Requirement
Identify each line below containing the string "RIASY" and copy it.

Input records

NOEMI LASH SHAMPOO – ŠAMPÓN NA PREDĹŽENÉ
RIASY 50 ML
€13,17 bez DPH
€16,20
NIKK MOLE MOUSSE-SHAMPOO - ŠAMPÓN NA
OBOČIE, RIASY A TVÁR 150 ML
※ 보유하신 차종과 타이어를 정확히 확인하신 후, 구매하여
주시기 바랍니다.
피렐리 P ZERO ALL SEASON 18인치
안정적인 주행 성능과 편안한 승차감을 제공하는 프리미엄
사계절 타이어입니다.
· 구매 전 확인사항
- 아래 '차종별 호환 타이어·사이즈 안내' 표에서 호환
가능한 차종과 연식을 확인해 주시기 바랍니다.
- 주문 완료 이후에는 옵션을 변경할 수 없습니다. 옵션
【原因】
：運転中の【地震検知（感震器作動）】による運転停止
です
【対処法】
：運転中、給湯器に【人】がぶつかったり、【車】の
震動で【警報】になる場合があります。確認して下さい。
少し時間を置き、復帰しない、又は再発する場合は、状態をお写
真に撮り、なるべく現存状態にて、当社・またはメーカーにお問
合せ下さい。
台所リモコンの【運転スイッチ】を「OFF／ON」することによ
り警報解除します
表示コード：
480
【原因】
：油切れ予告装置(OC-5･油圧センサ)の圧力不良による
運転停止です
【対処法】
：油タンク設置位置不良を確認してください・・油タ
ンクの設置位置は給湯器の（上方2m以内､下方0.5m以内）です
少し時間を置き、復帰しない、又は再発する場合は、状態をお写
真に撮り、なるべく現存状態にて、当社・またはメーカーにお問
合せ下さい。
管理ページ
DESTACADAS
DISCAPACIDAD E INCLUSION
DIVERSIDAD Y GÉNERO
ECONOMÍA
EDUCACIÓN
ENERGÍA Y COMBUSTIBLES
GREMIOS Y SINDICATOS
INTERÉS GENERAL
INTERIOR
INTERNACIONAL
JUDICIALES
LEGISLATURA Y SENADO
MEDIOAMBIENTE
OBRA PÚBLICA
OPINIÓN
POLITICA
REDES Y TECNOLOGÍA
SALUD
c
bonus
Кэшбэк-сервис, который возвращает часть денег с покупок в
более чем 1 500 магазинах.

Response box
RIASY 50 ML
OBOČIE, RIASY A TVÁR 150 ML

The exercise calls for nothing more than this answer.